Both City Council and the Board of Supervisors unanimously approved a $143 million water supply plan in 2006. That plan included a pipeline linking the South Fork Rivanna Reservoir and the Ragged Mountain Reservoir, expanded water treatment plant capacities, and a new 45′ dam at Ragged Mountain. However, the plan has been on hold while City Council considered instead dredging the reservoir and renovating the existing Ragged Mountain Dam, an essential component of the water plan.

Charlottesville Mayor Dave Norris, a vocal dredging proponent, told Charlottesville Tomorrow that the height increase approved by Council last week makes dredging a less attractive option for restoring capacity to the Ragged Mountain Reservoir. Norris told C-VILLE in 2008 that dredging Ragged Mountain could potentially save money, acreage and trees.

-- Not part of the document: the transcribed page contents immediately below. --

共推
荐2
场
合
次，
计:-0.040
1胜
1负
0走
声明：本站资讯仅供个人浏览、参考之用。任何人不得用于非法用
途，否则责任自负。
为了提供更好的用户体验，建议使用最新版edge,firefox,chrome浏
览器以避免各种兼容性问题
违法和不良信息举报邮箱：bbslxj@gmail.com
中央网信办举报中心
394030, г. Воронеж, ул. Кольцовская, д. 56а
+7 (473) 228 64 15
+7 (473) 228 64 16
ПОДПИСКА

If the 30′ compromise irked a few members of local dredging advocates Citizens for a Sustainable Water Plan, then it prompted one member of the Albemarle County Service Authority (ACSA) board to try to meet City Council’s compromise. In 2006, Jim Colbaugh advised the Rivanna Water & Sewer Authority (RWSA) board to avoid phased construction of Ragged Mountain Dam. Phased construction, said Colbaugh, could tear up the land around the reservoir several times over. Ultimately, he added, “a big bucket of water out there is a whole lot more comforting than having half a bucket of water.”

Two days after Council’s 3-2 vote, ACSA board member Colbaugh saw the same bucket of water as half-full.

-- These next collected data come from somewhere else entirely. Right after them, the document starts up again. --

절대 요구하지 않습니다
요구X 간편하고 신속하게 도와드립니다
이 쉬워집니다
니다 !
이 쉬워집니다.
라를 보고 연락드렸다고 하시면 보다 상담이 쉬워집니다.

“I would suggest that we go with a 30′ pool,” Colbaugh told the ACSA board, “and agree that we have no more than a 30′ pool until certain triggers are set.” The ACSA board, Colbaugh added, could direct Schnabel to prepare a design for a full-height earthen dam with a 30′ operating level as an alternative to the 42′ reservoir pool—an action he was ready for. Chris Webster, a principal with Schnabel, said an additional design would likely cost less than $30,000.

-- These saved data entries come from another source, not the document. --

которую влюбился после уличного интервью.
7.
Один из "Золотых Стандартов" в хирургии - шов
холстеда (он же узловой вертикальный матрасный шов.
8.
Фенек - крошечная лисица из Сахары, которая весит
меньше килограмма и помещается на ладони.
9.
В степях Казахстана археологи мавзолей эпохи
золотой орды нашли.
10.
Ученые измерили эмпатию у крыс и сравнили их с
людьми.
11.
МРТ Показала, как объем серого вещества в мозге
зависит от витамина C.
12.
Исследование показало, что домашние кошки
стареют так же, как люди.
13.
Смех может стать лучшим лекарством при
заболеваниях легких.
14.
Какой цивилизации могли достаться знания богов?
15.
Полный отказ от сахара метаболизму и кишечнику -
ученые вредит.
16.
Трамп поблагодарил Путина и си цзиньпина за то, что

“I believe that we can all make a reasonable decision once we see those two alternatives,” said Colbaugh.

Perhaps so, but the ACSA board was not prepared to agree to a 30′ reservoir pool. Webster told the ACSA board that building an earthen dam to 30′ would cost an estimated $17.5 million, or 99 percent of the construction cost of a full-size dam. A second phase would add roughly $1.6 million, and move the projected cost to 108 percent of a one-time, full-size build.

“I agree with those folks who said they prefer to wait” on setting a 30′ reservoir pool, said Ann Mallek, chair of the Albemarle County Board of Supervisors. Mallek, who attended the ACSA meeting, said she was there “as a student, to learn as much as possible.”

RWSA Executive Director Tom Frederick said he is willing to ask the Department of Environmental Quality (DEQ) and U.S. Army Corps of Engineers for “flexibility” on 2008 permits awarded for the previously approved water plan. “I think it’s very important that we lock in the initial pool height,” Frederick told the ACSA board. However, a more complex permit amendment could mean a longer wait for a DEQ response, Frederick added.

City and county officials still need to settle on a cost-sharing agreement, as well as a dam design—whether it will be constructed on the century-old Ragged Mountain Dam or built anew from material excavated from the existing reservoir.

Frederick told C-VILLE he would not take positions on items that the Albemarle County Service Authority and Charlottesville City Council need to discuss further. However, said Frederick, he “didn’t hear anything unreasonable.”

“I’m trying to be flexible with the permitting agencies,” said Frederick. “I need to know which design, and what size reservoir pool for the permits.”